[Dataset entries]
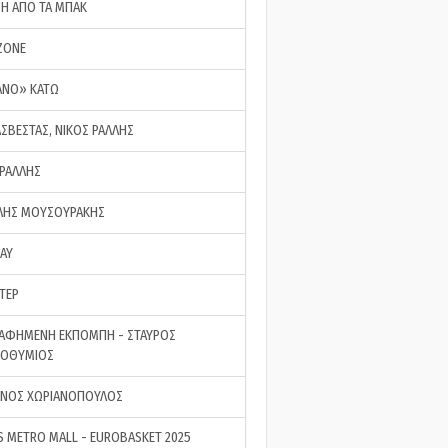
ΣΗ ΑΠΟ ΤΑ ΜΠΑΚ
ZONE
ΑΝΟ» ΚΑΤΩ
ΑΣΒΕΣΤΑΣ, ΝΙΚΟΣ ΡΑΛΛΗΣ
 ΡΑΛΛΗΣ
ΗΣ ΜΟΥΣΟΥΡΑΚΗΣ
LAY
ΤΕΡ
ΑΦΗΜΕΝΗ ΕΚΠΟΜΠΗ - ΣΤΑΥΡΟΣ
ΡΟΘΥΜΙΟΣ
ΝΟΣ ΧΩΡΙΑΝΟΠΟΥΛΟΣ
S METRO MALL - EUROBASKET 2025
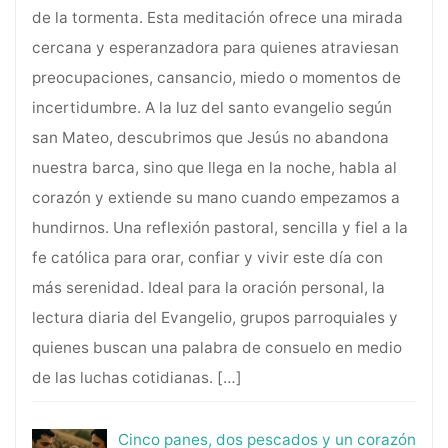
de la tormenta. Esta meditación ofrece una mirada
cercana y esperanzadora para quienes atraviesan
preocupaciones, cansancio, miedo o momentos de
incertidumbre. A la luz del santo evangelio según
san Mateo, descubrimos que Jesús no abandona
nuestra barca, sino que llega en la noche, habla al
corazón y extiende su mano cuando empezamos a
hundirnos. Una reflexión pastoral, sencilla y fiel a la
fe católica para orar, confiar y vivir este día con
más serenidad. Ideal para la oración personal, la
lectura diaria del Evangelio, grupos parroquiales y
quienes buscan una palabra de consuelo en medio
de las luchas cotidianas.
[…]
Cinco panes, dos pescados y un corazón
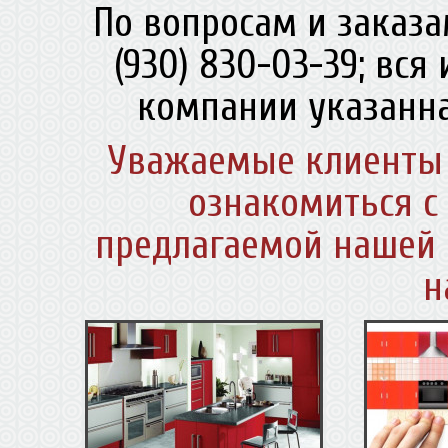
По вопросам и заказа
(930) 830-03-39; вс
компании указанна
Уважаемые клиенты 
ознакомиться с
предлагаемой нашей 
н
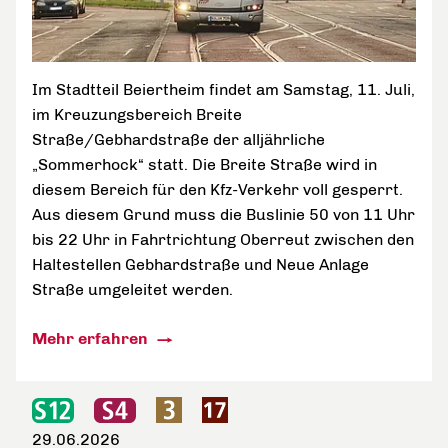
Im Stadtteil Beiertheim findet am Samstag, 11. Juli,
im Kreuzungsbereich Breite
Straße/Gebhardstraße der alljährliche
„Sommerhock“ statt. Die Breite Straße wird in
diesem Bereich für den Kfz-Verkehr voll gesperrt.
Aus diesem Grund muss die Buslinie 50 von 11 Uhr
bis 22 Uhr in Fahrtrichtung Oberreut zwischen den
Haltestellen Gebhardstraße und Neue Anlage
Straße umgeleitet werden.
Mehr erfahren
29.06.2026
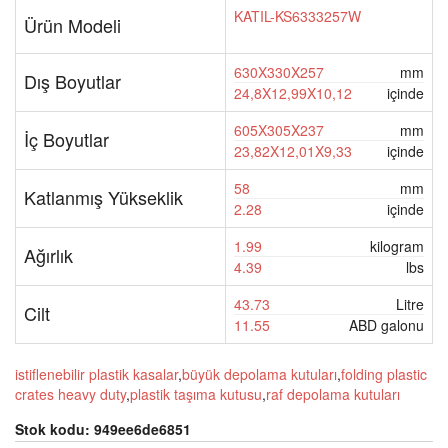
KATIL-KS6333257W
Ürün Modeli
630X330X257
mm
Dış Boyutlar
24,8X12,99X10,12
içinde
605X305X237
mm
İç Boyutlar
23,82X12,01X9,33
içinde
58
mm
Katlanmış Yükseklik
2.28
içinde
1.99
kilogram
Ağırlık
4.39
lbs
43.73
Litre
Cilt
11.55
ABD galonu
istiflenebilir plastik kasalar
,
büyük depolama kutuları
,
folding plastic
crates heavy duty
,
plastik taşıma kutusu
,
raf depolama kutuları
Stok kodu:
949ee6de6851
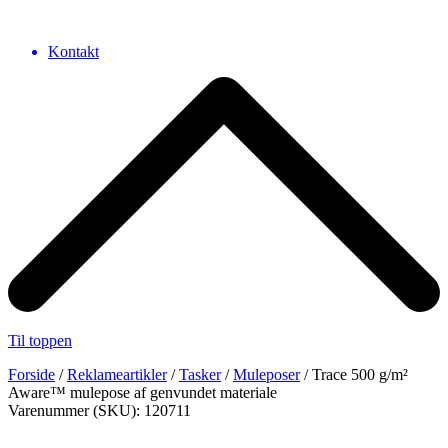
Kontakt
Til toppen
Forside
/
Reklameartikler
/
Tasker
/
Muleposer
/ Trace 500 g/m²
Aware™ mulepose af genvundet materiale
Varenummer (SKU): 120711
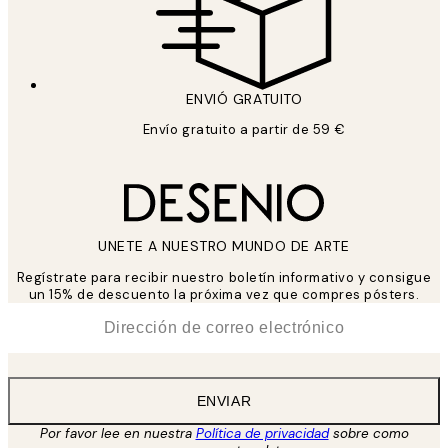
ENVIÓ GRATUITO
Envío gratuito a partir de 59 €
UNETE A NUESTRO MUNDO DE ARTE
Regístrate para recibir nuestro boletín informativo y consigue
un 15% de descuento la próxima vez que compres pósters.
*
Correo Electrónico
ENVIAR
Por favor lee en nuestra
Política de privacidad
sobre como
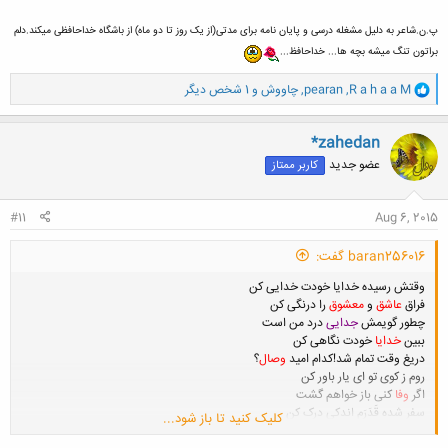
پ.ن.شاعر به دلیل مشغله درسی و پایان نامه برای مدتی(از یک روز تا دو ماه) از باشگاه خداحافظی میکند.دلم
براتون تنگ میشه بچه ها... خداحافظ...
و
R a h a a M
,
pearan
,
چاووش
و 1 شخص دیگر
ا
ک
ن
*zahedan
ش
عضو جدید
کاربر ممتاز
ه
ا
:
#11
Aug 6, 2015
baran256016 گفت:
وقتش رسیده خدایا خودت خدایی کن
فراق
عاشق
و
معشوق
را درنگی کن
چطور گویمش
جدایی
درد من است
ببین
خدایا
خودت نگاهی کن
دریغ وقت تمام شد!کدام امید
وصال
؟
روم ز کوی تو ای یار باور کن
اگر
وفا
کنی باز خواهم گشت
سفر شده قَدَرَم اندکی درک کن
کلیک کنید تا باز شود...
یک روز باز میگردم از ان شهر بی کسی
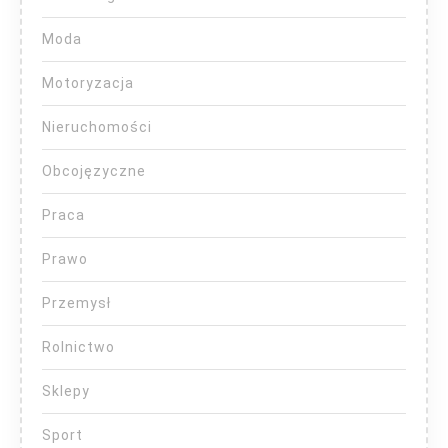
Moda
Motoryzacja
Nieruchomości
Obcojęzyczne
Praca
Prawo
Przemysł
Rolnictwo
Sklepy
Sport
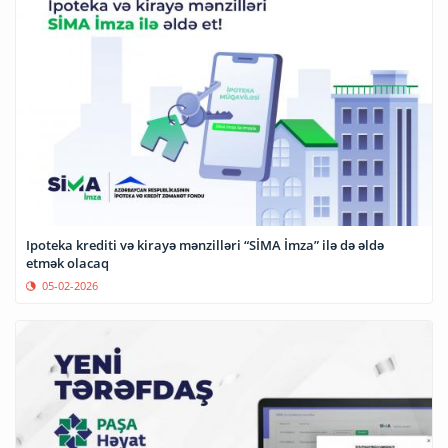
Ipoteka krediti və kirayə mənzilləri “SİMA İmza” ilə də əldə
etmək olacaq
05-02-2026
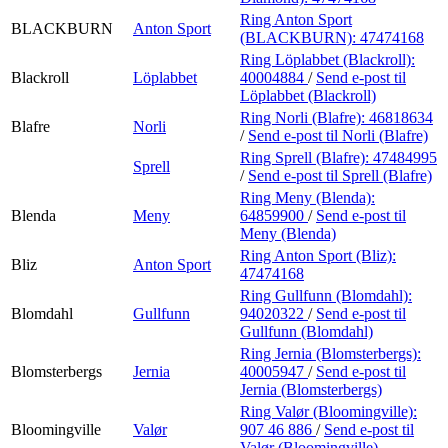
Ring Anton Sport
BLACKBURN
Anton Sport
(BLACKBURN):
47474168
Ring Löplabbet (Blackroll):
Blackroll
Löplabbet
40004884
/
Send e-post
til
Löplabbet (Blackroll)
Ring Norli (Blafre):
46818634
Blafre
Norli
/
Send e-post
til Norli (Blafre)
Ring Sprell (Blafre):
47484995
Sprell
/
Send e-post
til Sprell (Blafre)
Ring Meny (Blenda):
Blenda
Meny
64859900
/
Send e-post
til
Meny (Blenda)
Ring Anton Sport (Bliz):
Bliz
Anton Sport
47474168
Ring Gullfunn (Blomdahl):
Blomdahl
Gullfunn
94020322
/
Send e-post
til
Gullfunn (Blomdahl)
Ring Jernia (Blomsterbergs):
Blomsterbergs
Jernia
40005947
/
Send e-post
til
Jernia (Blomsterbergs)
Ring Valør (Bloomingville):
Bloomingville
Valør
907 46 886
/
Send e-post
til
Valør (Bloomingville)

Goal of the exercise: Return the lines exactly as they stand, from the start of the entries through the line holding "Varenummer (SKU): 120711"; omit the pictures.

Response box:
ΣΗ ΑΠΟ ΤΑ ΜΠΑΚ
ZONE
ΑΝΟ» ΚΑΤΩ
ΑΣΒΕΣΤΑΣ, ΝΙΚΟΣ ΡΑΛΛΗΣ
 ΡΑΛΛΗΣ
ΗΣ ΜΟΥΣΟΥΡΑΚΗΣ
LAY
ΤΕΡ
ΑΦΗΜΕΝΗ ΕΚΠΟΜΠΗ - ΣΤΑΥΡΟΣ
ΡΟΘΥΜΙΟΣ
ΝΟΣ ΧΩΡΙΑΝΟΠΟΥΛΟΣ
S METRO MALL - EUROBASKET 2025
de la tormenta. Esta meditación ofrece una mirada
cercana y esperanzadora para quienes atraviesan
preocupaciones, cansancio, miedo o momentos de
incertidumbre. A la luz del santo evangelio según
san Mateo, descubrimos que Jesús no abandona
nuestra barca, sino que llega en la noche, habla al
corazón y extiende su mano cuando empezamos a
hundirnos. Una reflexión pastoral, sencilla y fiel a la
fe católica para orar, confiar y vivir este día con
más serenidad. Ideal para la oración personal, la
lectura diaria del Evangelio, grupos parroquiales y
quienes buscan una palabra de consuelo en medio
de las luchas cotidianas.
[…]
Cinco panes, dos pescados y un corazón
По вопросам и заказа
(930) 830-03-39; вс
компании указанна
Уважаемые клиенты 
ознакомиться с
предлагаемой нашей 
н
Im Stadtteil Beiertheim findet am Samstag, 11. Juli,
im Kreuzungsbereich Breite
Straße/Gebhardstraße der alljährliche
„Sommerhock“ statt. Die Breite Straße wird in
diesem Bereich für den Kfz-Verkehr voll gesperrt.
Aus diesem Grund muss die Buslinie 50 von 11 Uhr
bis 22 Uhr in Fahrtrichtung Oberreut zwischen den
Haltestellen Gebhardstraße und Neue Anlage
Straße umgeleitet werden.
Mehr erfahren
29.06.2026
KATIL-KS6333257W
Ürün Modeli
630X330X257
mm
Dış Boyutlar
24,8X12,99X10,12
içinde
605X305X237
mm
İç Boyutlar
23,82X12,01X9,33
içinde
58
mm
Katlanmış Yükseklik
2.28
içinde
1.99
kilogram
Ağırlık
4.39
lbs
43.73
Litre
Cilt
11.55
ABD galonu
istiflenebilir plastik kasalar
,
büyük depolama kutuları
,
folding plastic
crates heavy duty
,
plastik taşıma kutusu
,
raf depolama kutuları
Stok kodu:
949ee6de6851
Kontakt
Til toppen
Forside
/
Reklameartikler
/
Tasker
/
Muleposer
/ Trace 500 g/m²
Aware™ mulepose af genvundet materiale
Varenummer (SKU): 120711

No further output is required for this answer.